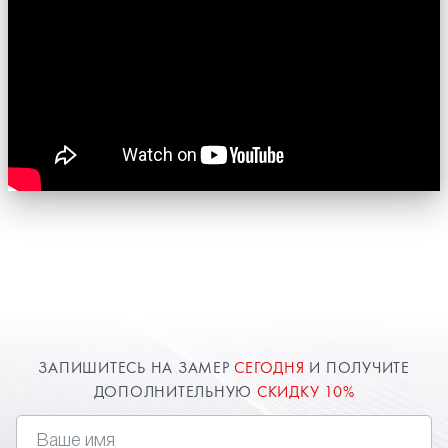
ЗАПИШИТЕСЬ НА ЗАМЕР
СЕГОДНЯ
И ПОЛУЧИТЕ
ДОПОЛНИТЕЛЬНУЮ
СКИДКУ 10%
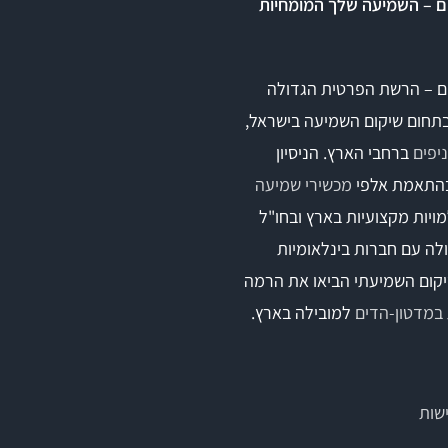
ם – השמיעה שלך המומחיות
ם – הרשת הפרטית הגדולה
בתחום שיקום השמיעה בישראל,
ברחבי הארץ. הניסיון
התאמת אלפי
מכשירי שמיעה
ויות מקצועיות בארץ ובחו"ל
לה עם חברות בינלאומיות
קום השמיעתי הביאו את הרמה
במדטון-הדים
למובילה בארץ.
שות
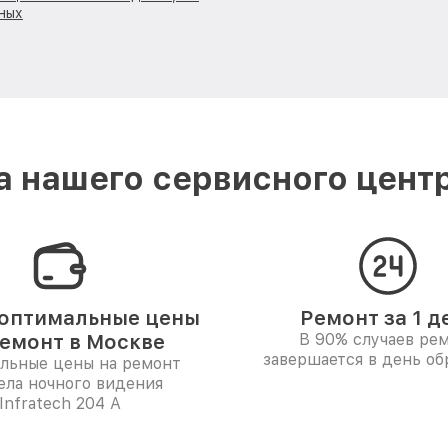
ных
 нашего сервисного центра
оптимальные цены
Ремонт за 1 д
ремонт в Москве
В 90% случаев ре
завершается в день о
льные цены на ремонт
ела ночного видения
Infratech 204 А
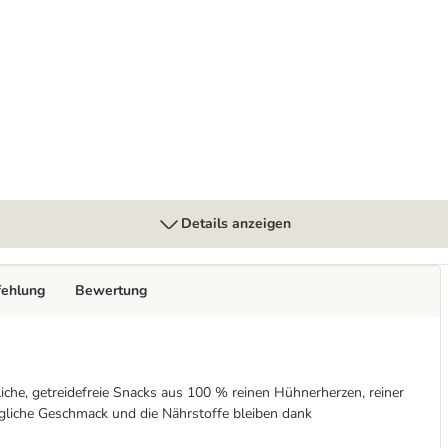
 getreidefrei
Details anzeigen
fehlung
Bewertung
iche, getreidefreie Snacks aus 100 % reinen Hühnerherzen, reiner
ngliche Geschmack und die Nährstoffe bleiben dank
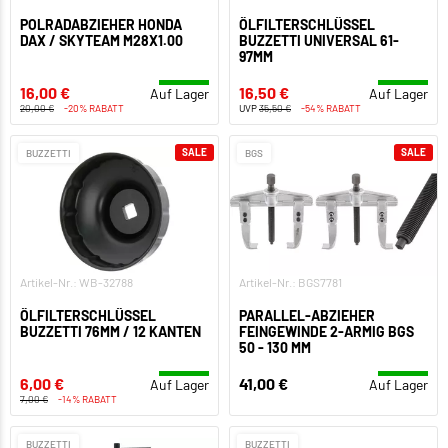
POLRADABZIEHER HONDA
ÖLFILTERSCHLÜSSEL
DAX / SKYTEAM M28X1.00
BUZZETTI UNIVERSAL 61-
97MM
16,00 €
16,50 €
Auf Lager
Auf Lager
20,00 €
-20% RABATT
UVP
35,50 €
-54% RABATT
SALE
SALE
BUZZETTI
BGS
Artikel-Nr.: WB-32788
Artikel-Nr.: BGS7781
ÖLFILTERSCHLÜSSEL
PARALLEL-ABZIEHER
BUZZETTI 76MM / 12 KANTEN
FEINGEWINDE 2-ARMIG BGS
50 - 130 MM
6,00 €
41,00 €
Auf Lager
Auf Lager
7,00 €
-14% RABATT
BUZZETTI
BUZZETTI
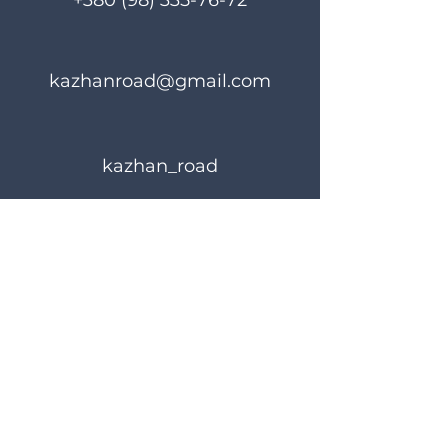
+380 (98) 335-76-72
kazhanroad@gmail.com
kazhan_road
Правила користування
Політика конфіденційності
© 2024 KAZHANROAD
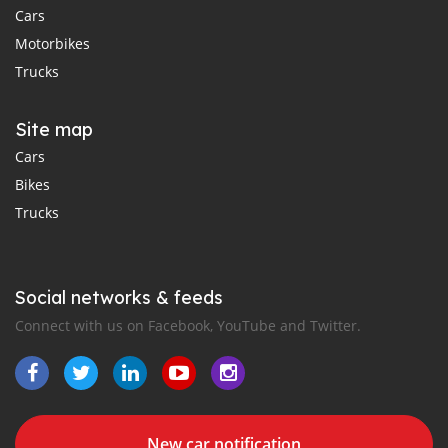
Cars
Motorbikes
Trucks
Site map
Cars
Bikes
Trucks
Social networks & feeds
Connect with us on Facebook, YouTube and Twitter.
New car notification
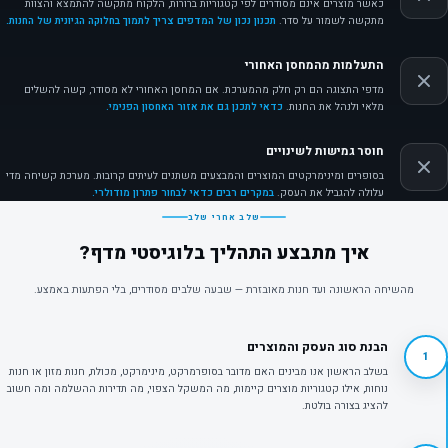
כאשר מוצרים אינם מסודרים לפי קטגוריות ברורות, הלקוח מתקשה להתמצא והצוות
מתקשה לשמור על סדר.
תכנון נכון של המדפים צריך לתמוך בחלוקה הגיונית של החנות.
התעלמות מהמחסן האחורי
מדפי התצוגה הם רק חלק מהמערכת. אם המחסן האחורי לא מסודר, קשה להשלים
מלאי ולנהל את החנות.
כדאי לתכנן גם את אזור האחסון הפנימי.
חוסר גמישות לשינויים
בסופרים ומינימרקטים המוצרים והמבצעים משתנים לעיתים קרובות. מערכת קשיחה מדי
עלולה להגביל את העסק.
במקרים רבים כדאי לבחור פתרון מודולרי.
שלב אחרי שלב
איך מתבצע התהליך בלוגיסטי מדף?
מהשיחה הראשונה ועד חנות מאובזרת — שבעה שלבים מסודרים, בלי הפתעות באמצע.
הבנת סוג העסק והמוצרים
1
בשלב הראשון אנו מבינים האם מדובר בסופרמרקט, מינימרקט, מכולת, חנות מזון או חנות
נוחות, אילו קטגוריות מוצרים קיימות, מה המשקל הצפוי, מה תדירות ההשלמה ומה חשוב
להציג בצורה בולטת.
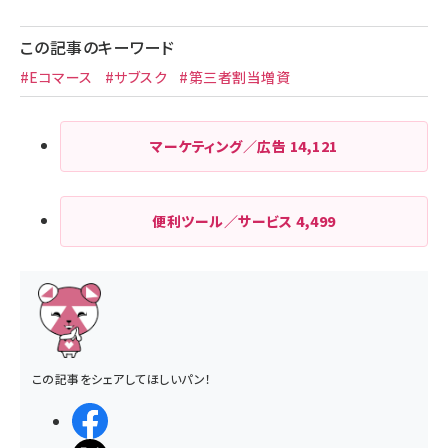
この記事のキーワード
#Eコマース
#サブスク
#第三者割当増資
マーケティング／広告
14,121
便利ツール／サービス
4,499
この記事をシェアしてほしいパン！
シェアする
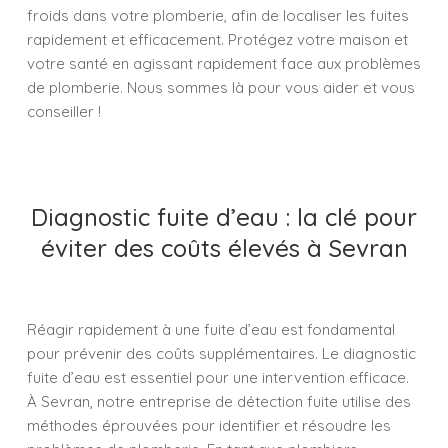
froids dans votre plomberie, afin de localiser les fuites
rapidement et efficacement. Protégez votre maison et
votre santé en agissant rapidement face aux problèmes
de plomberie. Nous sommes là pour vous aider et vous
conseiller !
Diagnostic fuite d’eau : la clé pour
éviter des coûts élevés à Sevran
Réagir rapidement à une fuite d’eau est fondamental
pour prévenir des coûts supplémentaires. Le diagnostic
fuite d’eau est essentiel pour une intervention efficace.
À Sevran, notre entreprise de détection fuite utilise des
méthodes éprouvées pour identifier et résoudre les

________________

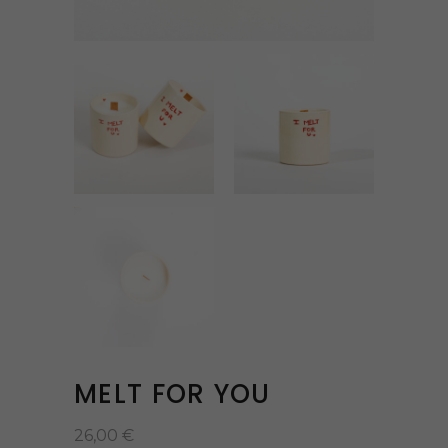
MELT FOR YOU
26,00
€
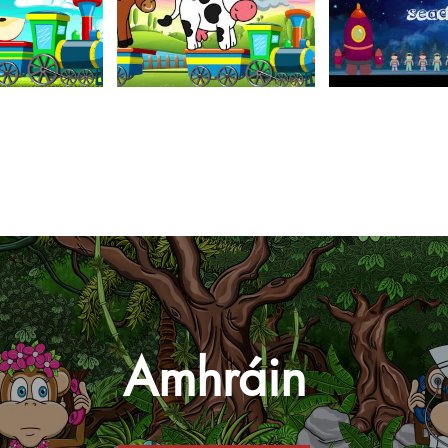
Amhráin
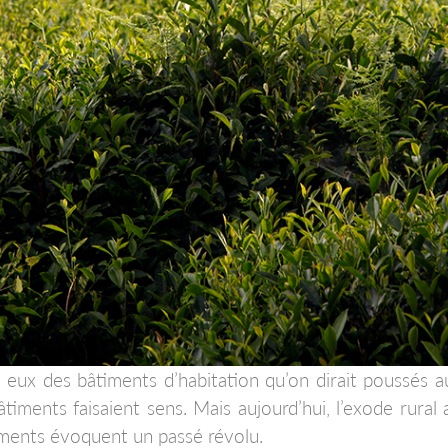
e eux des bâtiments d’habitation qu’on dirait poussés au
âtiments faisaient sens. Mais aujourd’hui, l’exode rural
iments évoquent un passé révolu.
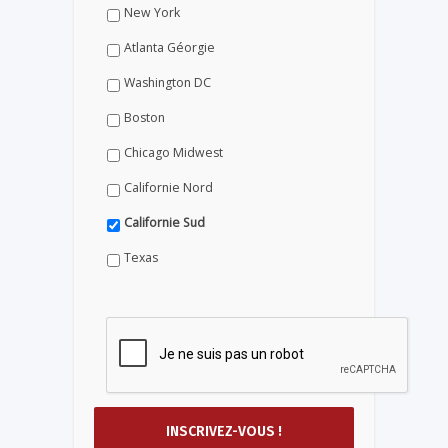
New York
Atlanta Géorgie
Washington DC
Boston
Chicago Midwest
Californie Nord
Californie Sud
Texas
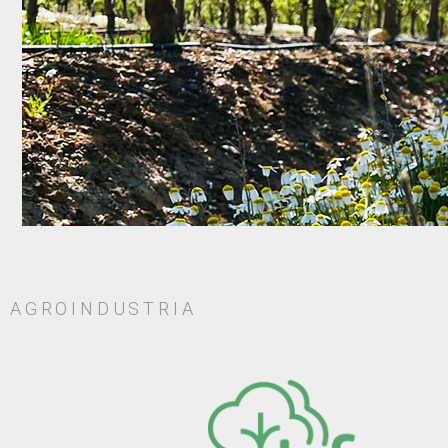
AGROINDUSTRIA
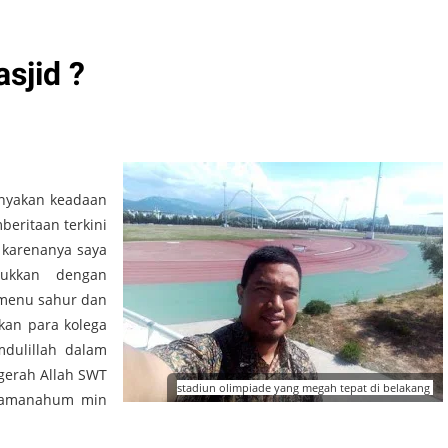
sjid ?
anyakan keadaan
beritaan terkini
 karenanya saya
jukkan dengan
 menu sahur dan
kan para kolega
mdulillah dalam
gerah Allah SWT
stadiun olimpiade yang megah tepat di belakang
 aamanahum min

________________

TASK REQUIREMENTS: Repeat exactly the lines above, beginning at the one containing "FEINGEWINDE 2-ARMIG BGS" and ending at the one containing "בסופרים ומינימרקטים המוצרים". Do not carry over any pictures.

SOLVED PROBLEM:
FEINGEWINDE 2-ARMIG BGS
50 - 130 MM
6,00 €
41,00 €
Auf Lager
Auf Lager
7,00 €
-14% RABATT
BUZZETTI
BUZZETTI
+380 (98) 335-76-72
kazhanroad@gmail.com
kazhan_road
Правила користування
Політика конфіденційності
© 2024 KAZHANROAD
Cars
Motorbikes
Trucks
Site map
Cars
Bikes
Trucks
Social networks & feeds
Connect with us on Facebook, YouTube and Twitter.
New car notification
כאשר מוצרים אינם מסודרים לפי קטגוריות ברורות, הלקוח מתקשה להתמצא והצוות
מתקשה לשמור על סדר.
תכנון נכון של המדפים צריך לתמוך בחלוקה הגיונית של החנות.
התעלמות מהמחסן האחורי
מדפי התצוגה הם רק חלק מהמערכת. אם המחסן האחורי לא מסודר, קשה להשלים
מלאי ולנהל את החנות.
כדאי לתכנן גם את אזור האחסון הפנימי.
חוסר גמישות לשינויים
בסופרים ומינימרקטים המוצרים והמבצעים משתנים לעיתים קרובות. מערכת קשיחה מדי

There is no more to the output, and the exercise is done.